Die Wirtschaft müsste stärker wachsen, als sie es momentan tut.
Peter Driessen
Insgesamt steht der Freistaat derzeit blendend da: Der BIHK-Chef verwies darauf, dass die bayerische Wirtschaft nach der Finanzkrise „eine fulminante Entwicklung genommen hat, die bis zum heutigen Tag anhält“. Dies zeige sich eindrucksvoll auf dem Arbeitsmarkt. Seit 2008/2009 bis Juni 2015 sei die Zahl der sozialversicherungspflichtigen Arbeitsplätze in Bayern um 14,3 Prozent gestiegen. „Das Ergebnis ist ein Rekord von knapp 5,2 Millionen Beschäftigten“, freute sich Driessen. Er wies aber darauf hin, dass angesichts der niedrigen Zinsen, günstiger Öl- und Rohstoffpreise sowie des schwachen Euros „die Wirtschaft stärker wachsen müsste, als sie es momentan tut“.

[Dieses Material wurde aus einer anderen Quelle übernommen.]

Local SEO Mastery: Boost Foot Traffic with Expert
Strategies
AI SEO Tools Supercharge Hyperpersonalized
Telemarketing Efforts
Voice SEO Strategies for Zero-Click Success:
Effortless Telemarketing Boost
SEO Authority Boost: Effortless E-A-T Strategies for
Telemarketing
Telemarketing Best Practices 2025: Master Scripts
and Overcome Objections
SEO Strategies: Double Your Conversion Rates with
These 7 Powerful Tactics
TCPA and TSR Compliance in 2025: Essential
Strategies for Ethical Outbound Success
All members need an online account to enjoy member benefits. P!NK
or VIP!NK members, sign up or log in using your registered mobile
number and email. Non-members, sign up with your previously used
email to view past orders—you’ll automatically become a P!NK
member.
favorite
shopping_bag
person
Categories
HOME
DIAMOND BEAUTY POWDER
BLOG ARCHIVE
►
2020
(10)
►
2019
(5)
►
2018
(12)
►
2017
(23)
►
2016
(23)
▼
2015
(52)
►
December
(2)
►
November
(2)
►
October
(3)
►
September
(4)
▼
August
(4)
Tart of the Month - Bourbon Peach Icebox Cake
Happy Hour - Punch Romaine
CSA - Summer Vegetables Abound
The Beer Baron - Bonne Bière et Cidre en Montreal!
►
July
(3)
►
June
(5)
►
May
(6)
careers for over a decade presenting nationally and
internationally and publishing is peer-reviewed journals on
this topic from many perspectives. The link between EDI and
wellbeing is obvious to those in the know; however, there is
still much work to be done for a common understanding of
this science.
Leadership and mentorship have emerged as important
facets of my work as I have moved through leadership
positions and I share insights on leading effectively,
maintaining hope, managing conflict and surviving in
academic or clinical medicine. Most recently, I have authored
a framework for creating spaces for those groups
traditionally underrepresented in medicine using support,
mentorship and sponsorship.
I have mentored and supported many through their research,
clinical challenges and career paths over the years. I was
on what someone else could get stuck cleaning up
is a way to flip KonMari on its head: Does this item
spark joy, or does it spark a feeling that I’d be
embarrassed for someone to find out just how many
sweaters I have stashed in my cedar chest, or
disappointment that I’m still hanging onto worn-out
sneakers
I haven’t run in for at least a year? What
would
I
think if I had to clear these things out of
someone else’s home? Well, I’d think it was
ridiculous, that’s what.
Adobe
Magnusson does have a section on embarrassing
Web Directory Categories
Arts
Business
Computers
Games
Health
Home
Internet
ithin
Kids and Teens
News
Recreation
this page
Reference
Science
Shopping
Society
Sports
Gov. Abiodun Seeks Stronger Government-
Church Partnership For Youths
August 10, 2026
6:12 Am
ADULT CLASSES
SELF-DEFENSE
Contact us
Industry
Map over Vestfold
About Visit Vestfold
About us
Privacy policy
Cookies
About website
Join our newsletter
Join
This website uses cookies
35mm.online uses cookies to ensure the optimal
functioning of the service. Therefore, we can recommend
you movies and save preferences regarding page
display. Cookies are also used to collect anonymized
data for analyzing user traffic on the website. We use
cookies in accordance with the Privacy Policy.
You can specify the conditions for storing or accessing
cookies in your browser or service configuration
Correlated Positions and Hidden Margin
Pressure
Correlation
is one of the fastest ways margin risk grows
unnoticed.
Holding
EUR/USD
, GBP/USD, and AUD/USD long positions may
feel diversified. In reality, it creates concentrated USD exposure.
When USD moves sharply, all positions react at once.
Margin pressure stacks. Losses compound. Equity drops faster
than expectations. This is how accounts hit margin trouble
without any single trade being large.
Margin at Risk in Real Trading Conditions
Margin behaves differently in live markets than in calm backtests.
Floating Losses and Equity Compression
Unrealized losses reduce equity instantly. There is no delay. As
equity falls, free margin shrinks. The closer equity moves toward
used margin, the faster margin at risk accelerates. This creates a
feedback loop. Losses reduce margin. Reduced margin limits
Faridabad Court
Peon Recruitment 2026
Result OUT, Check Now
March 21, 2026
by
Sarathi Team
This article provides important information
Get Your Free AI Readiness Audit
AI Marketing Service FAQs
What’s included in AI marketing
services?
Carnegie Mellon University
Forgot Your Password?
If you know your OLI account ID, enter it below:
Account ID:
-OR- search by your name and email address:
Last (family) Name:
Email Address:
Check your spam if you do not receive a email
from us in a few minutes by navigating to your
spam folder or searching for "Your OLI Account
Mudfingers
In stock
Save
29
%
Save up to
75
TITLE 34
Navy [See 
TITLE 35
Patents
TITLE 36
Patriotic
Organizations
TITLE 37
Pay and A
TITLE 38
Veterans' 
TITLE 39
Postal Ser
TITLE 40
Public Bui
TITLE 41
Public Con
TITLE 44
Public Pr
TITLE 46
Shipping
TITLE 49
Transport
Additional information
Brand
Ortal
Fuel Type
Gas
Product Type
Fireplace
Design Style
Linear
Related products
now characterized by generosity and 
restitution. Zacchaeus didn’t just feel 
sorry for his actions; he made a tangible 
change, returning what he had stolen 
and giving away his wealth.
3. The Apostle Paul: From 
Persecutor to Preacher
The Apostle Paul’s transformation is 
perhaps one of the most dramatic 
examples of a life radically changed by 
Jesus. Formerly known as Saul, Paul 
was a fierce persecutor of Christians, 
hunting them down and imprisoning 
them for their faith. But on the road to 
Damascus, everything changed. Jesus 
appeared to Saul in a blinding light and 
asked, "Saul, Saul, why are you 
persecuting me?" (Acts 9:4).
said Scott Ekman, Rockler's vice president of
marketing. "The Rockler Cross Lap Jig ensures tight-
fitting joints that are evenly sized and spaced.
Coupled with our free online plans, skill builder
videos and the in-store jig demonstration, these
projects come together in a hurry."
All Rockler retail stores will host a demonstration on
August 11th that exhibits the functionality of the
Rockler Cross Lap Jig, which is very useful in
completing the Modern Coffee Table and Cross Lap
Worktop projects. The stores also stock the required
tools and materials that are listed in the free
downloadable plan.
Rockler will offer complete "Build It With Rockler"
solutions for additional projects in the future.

Rückendeckung für Moskau-Reise von CSU-Chef Horst Seehofer
Besonders wichtig ist für Bayern der Export. Das Auslandsgeschäft habe in den vergangenen Monaten wieder zugelegt, erläuterte Driessen. Hohe Unsicherheit zeige sich vor allem aber bei den bayerischen Schlüsselindustrien Maschinen- und Fahrzeugbau. Mehr als 50 Prozent der Maschinen- sowie rund 75 Prozent der Fahrzeugbauer sehe die Gefahr, dass sich die Auslandsnachfrage eintrübe. Auch aus diesem Grund begrüßte der IHK-Chef am Donnerstag die Reise von CSU-Chef Horst Seehofer nach Moskau. „Russland bleibt ein wichtiger Wirtschaftspartner“, so Driessen, der durchblicken ließ, dass er überhaupt kein Freund von Sanktionen ist. So seien diese auch im Iran vor allem zu Lasten der Einwohner gegangen, denen zum Beispiel Medizintechnik fehlte. Unter den aktuellen Sanktionen gegen Moskau leidet seinen Angaben nach derweil auch die bayerische Wirtschaft. Die Ausfuhren nach Russland seien bis November 2015 um 34 Prozent zurückgegangen, die Einfuhren um zehn Prozent. Die nun an der Reise des bayerischen Ministerpräsidenten laut gewordene Kritik hält Driessen für unangemessen. Denn über den Dialog würde man prinzipiell besser weiterkommen. „Es ist besser, miteinander zu reden“, sagte der BIHK-Chef zu den Gesprächen von Horst Seehofer und Edmund Stoiber mit Russlands Präsident Wladimir Putin.